What’s Best: Thompson and Hanks play the dickens out of their respective characters... no surprise to folks like me, who place them near (or at) the top of the actor ranks. Thompson's part allows for near-devilish execution; while Hanks channels all that's good with the Disney co-founder (minus the chain-smoking.) Farrell is equally delightful as the lone bit of energy in the film's half that deals with Travers' childhood. Outside of that...

What’s Not: Gee wiz, is it worth more than an hour and a half of misery & despair to capture a few moments of bliss? I don't think so; and I'm the one who had to sit and watch it (125 minutes total.) Take the following moments of levity (in no particular order.)
1. Travers addresses the mother of a baby, before takeoff, 'Will the child be a nuisance?' before whispering to herself, 'I hope we crash.' Nice.
2. Travers' first impression of beautiful Los Angeles? 'It smells like chlorine and sweat.' She then proceeds to annoy everyone she comes in contact with.

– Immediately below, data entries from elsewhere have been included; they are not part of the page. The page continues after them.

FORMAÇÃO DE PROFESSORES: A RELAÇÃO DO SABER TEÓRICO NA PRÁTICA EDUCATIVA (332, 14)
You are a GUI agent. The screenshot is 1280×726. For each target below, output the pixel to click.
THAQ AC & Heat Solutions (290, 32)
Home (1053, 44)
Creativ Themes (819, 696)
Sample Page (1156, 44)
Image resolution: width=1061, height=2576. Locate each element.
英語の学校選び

3. "No pears!" Travers discovers pears in her fruit basket, and proceeds to launch them out the hotel window onto the pool below. Good thing, I wasn't swimming.
4. A young Travers tries to cheer her father up with poetry, earning the following critique, 'It's hardly Yates, is it?' To be fair, it made me laugh (I was the only one.)

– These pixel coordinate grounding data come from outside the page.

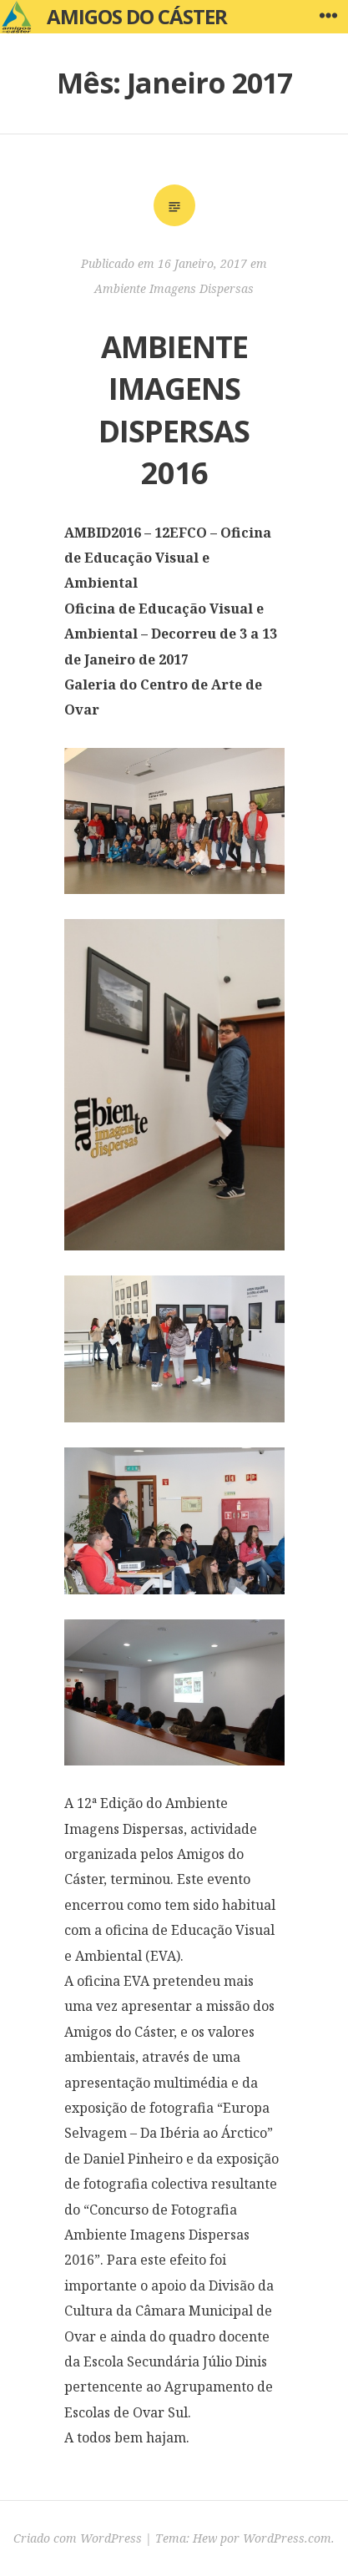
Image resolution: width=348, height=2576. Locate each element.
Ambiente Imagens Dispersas (174, 288)
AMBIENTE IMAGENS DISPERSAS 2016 (174, 409)
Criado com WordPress (77, 2538)
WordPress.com (287, 2538)
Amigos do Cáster (137, 16)
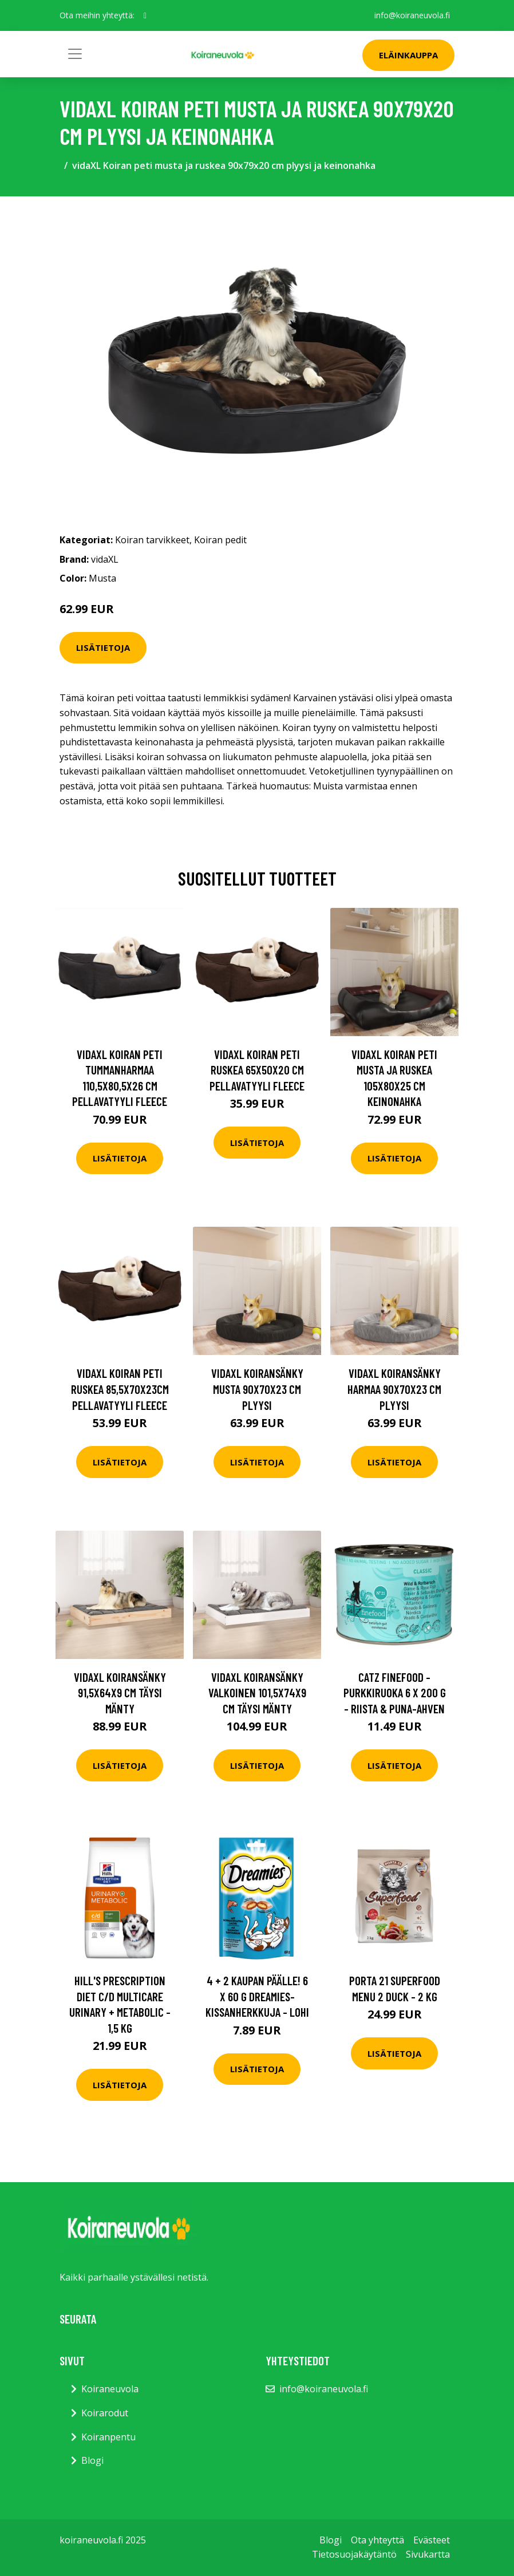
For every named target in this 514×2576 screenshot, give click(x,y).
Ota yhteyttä (377, 2540)
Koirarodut (104, 2413)
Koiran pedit (220, 540)
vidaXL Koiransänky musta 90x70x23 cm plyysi (257, 1389)
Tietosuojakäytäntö (354, 2554)
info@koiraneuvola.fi (412, 15)
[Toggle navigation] (75, 54)
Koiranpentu (108, 2437)
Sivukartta (428, 2554)
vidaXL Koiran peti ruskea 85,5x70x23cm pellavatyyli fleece (120, 1389)
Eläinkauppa (408, 55)
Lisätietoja (103, 647)
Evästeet (431, 2540)
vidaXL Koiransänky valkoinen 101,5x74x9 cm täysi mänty (257, 1693)
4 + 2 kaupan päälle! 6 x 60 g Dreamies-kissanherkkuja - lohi (257, 1996)
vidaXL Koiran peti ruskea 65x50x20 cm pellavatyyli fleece (257, 1070)
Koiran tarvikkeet (152, 540)
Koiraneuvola (110, 2389)
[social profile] (145, 15)
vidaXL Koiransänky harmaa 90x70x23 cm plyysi (394, 1389)
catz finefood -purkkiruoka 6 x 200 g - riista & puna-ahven (394, 1693)
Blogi (92, 2460)
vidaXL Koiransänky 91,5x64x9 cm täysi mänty (120, 1693)
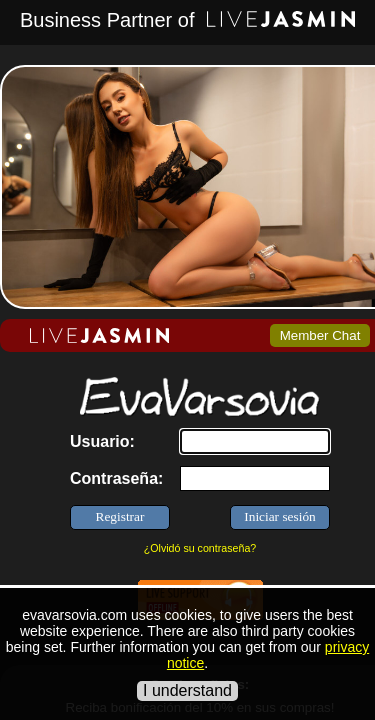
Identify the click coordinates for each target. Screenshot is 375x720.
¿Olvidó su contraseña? (200, 548)
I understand (187, 690)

5. Good luck explaining an attempted suicide (drowning) by Travers' mother to your kids. Well kids, sometimes Mommies need a break...

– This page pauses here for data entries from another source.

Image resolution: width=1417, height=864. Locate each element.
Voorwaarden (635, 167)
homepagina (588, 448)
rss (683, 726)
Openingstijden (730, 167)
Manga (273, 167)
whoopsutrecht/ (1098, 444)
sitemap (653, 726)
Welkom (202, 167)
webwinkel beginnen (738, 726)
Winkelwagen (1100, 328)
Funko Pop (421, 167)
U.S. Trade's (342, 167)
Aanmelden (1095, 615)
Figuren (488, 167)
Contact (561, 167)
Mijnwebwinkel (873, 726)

6. Better watch out, or you'll get the buckle end of daddy's belt. Joy.
7. How cool is it to have your dad point you out at the town fair, by saying, 'Give her a drink... er, give her a hand.' If only he could top that by passing out drunk, and falling off stage in front of everyone she knows.

Best Line: A defiant Travers tells her agent, 'He's very welcome to every penny I don't possess,' while expressing a reluctance to deal with Mr. Disney. There's not much to laugh at; but Travers' reaction to a hotel room filled with stuffed Disney dolls is priceless, 'How old do they think I am?'

Overall: I barely remember Mary Poppins; and what little I do, failed to impress me as a kid. That said, biopics like Saving Mr. Banks usually appeal to me. Trouble is, it's downright depressing with only glimpses of semi-happiness, breaking through the clouds of a most stubborn author who insists on having things her own way, 'This is my film, and I will have it my way.' It's not like she's the only kid who had a tough time growing up: It certainly doesn't entitle her to be a bitch 40+ years later. Stranger still, the real P.L. Travers is said to have hated it (the 1964 film, specifically the process) and refused to work with Disney again. I wonder if that's in this movie.

If you plan on bringing your kids to see this, beware... it's a downer.